Kids and kiddies, the train has arrived. Next stop: that Disneyland of Financialized Growth Model where debt is free and debt is never too high…
Courtesy of Fitch:
The above in the week when ECB’s balancehseet reached EUR3 trillion marker and the buying is still going on. And in the month when estimates for Japan’s debt/GDP ratio will hit 249.3% of GDP by year end
And now we have big investors panicking about debt: http://www.businessinsider.com/druckenmiller-thinks-fed-is-setting-world-up-for-disaster-2016-5. So Stanley Druckenmiller, head of Duquesne Capital, thinks that “leverage is far too high, saying that central banks and China have allowed for these excesses to continue and it's setting us up for danger.”
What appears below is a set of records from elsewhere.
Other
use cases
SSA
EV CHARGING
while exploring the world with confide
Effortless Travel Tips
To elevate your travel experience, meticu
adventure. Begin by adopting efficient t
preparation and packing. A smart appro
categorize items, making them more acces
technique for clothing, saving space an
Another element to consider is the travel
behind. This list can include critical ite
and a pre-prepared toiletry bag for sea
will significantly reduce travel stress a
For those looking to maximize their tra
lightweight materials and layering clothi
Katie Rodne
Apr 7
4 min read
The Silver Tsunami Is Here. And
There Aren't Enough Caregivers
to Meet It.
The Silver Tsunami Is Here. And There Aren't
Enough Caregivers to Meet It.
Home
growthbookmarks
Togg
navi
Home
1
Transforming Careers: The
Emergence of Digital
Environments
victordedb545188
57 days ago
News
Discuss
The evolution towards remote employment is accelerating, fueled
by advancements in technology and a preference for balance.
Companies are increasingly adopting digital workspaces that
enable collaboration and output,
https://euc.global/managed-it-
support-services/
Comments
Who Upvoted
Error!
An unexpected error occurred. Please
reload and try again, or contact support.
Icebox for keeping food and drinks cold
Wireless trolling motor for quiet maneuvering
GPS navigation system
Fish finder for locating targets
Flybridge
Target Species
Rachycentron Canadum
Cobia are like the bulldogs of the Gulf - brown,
What all of the above really is missing is one simple catalyst to tie it all together. That catalysts is the realisation that not only the Central Banks are to be blamed for ‘allowing the excesses of leverage’ to run amok, but that the entire economic policy space in the advanced economies - from the central banks to fiscal policy to financial regulation - has been one-track pony hell-bent on actively increasing leverage, not just allowing it.
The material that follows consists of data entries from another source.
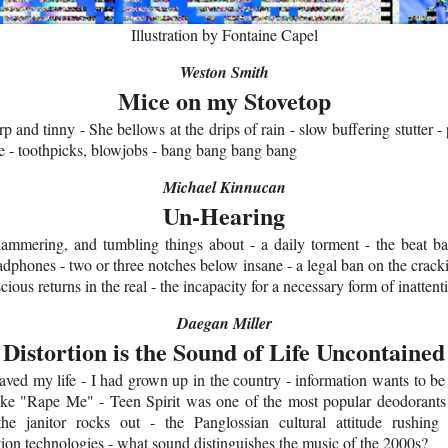
Illustration by Fontaine Capel
Weston Smith
Mice on my Stovetop
rp and tinny - She bellows at the drips of rain - slow buffering stutter - p
le - toothpicks, blowjobs - bang bang bang bang
Michael Kinnucan
Un-Hearing
ammering, and tumbling things about - a daily torment - the beat ba
adphones - two or three notches below insane - a legal ban on the crack
cious returns in the real - the incapacity for a necessary form of inattent
Daegan Miller
Distortion is the Sound of Life Uncontained
aved my life - I had grown up in the country - information wants to be 
 like "Rape Me" - Teen Spirit was one of the most popular deodorants 
the janitor rocks out - the Panglossian cultural attitude rushin
on technologies - what sound distinguishes the music of the 2000s?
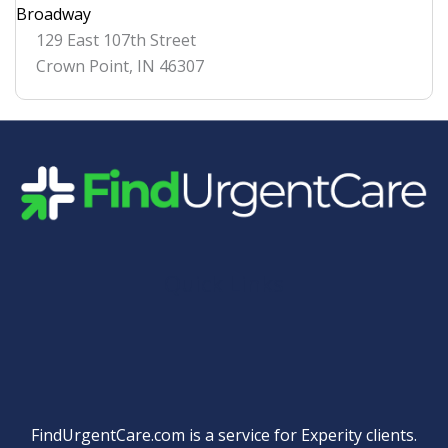
Broadway
129 East 107th Street
Crown Point
,
IN
46307
Quick Links
FindUrgentCare.com is a service for Experity clients.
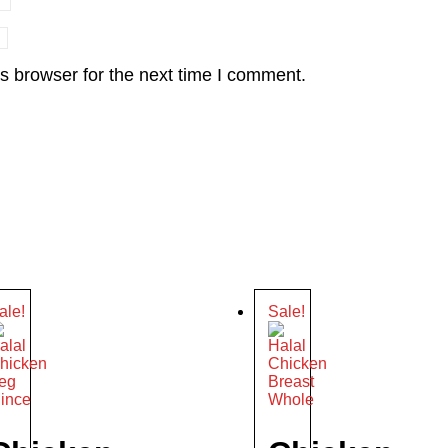
s browser for the next time I comment.
ale!
Sale!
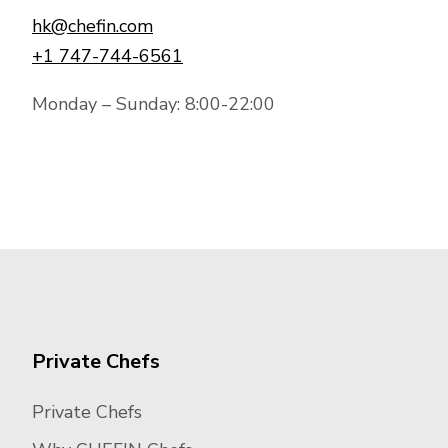
hk@chefin.com
+1 747-744-6561
Monday – Sunday: 8:00-22:00
Private Chefs
Private Chefs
Take Europe. In the EU, predominant source of funding for companies and entrepreneurs is debt - especially banks debt. And predominant source of funding for Government deficits is the banking and investment system. And in the EU everyone pays lip service to the need for less debt-fuelled growth. But, in the end, it is not the words, but the deeds that matter. So take EU’s Capital Markets Union - an idea that is centred on… debt. Here we have it: a policy directive that says ‘capital markets’ in the title and literally predominantly occupies itself with how the system of banks and bond markets can issue more debt and securitise more debt to issue yet more debt.
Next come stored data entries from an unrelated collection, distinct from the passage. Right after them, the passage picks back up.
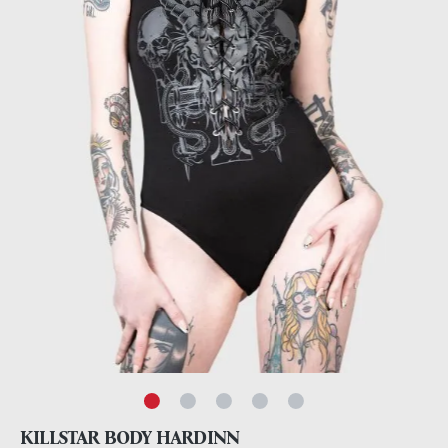
KILLSTAR BODY HARDINN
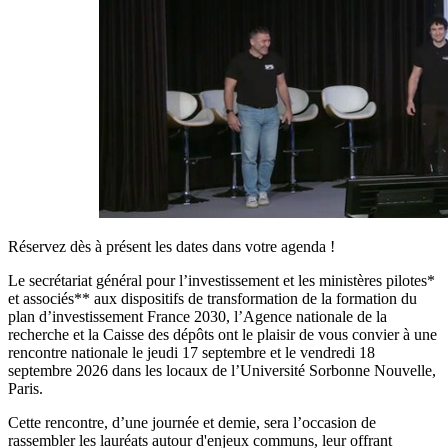
Réservez dès à présent les dates dans votre agenda !
Le secrétariat général pour l’investissement et les ministères pilotes*
et associés** aux dispositifs de transformation de la formation du
plan d’investissement France 2030, l’Agence nationale de la
recherche et la Caisse des dépôts ont le plaisir de vous convier à une
rencontre nationale le jeudi 17 septembre et le vendredi 18
septembre 2026 dans les locaux de l’Université Sorbonne Nouvelle,
Paris.
Cette rencontre, d’une journée et demie, sera l’occasion de
rassembler les lauréats autour d'enjeux communs, leur offrant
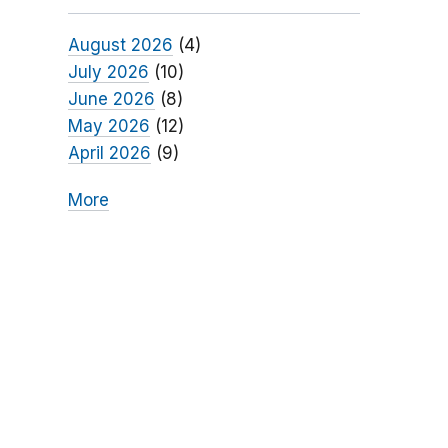
August 2026
(4)
July 2026
(10)
June 2026
(8)
May 2026
(12)
April 2026
(9)
More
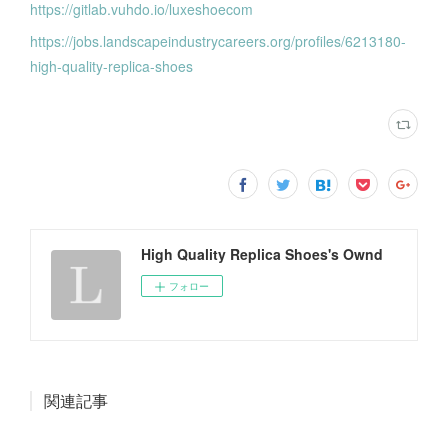
https://gitlab.vuhdo.io/luxeshoecom
https://jobs.landscapeindustrycareers.org/profiles/6213180-
high-quality-replica-shoes
High Quality Replica Shoes's Ownd
フォロー
関連記事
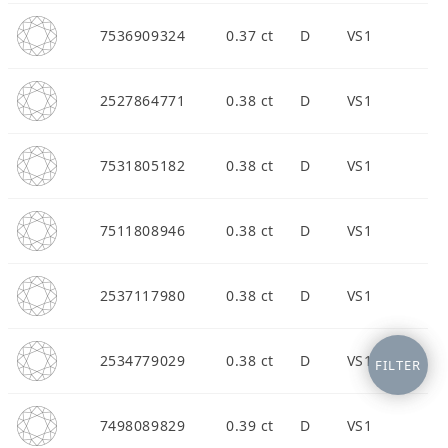
7536909324
0.37 ct
D
VS1
2527864771
0.38 ct
D
VS1
7531805182
0.38 ct
D
VS1
7511808946
0.38 ct
D
VS1
2537117980
0.38 ct
D
VS1
2534779029
0.38 ct
D
VS1
FILTER
7498089829
0.39 ct
D
VS1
That Europe and the U.S. are not Japan is a legacy of past policies and institutions and a matter of the proverbial ‘yet’, given the path we are taking today.
So it’s Disneyland of Debt next, folks, where in a classic junkie-style we can get more loans and more assets and more loans backed by assets to buy more assets. Public, private, financial, financialised, instrumented, digitalised, intellectual, physical, dumb, smart, new economy, old economy, new normal, old normal etc etc etc. And in this world, stashing more cash into safes (as Japanese ‘investors’ are doing increasingly) or into banks vaults (as Munich Re and other insurers and pension funds have been doing increasingly) is now the latest form of insurance against the coming debt markets Disneyland-styled ‘investments’.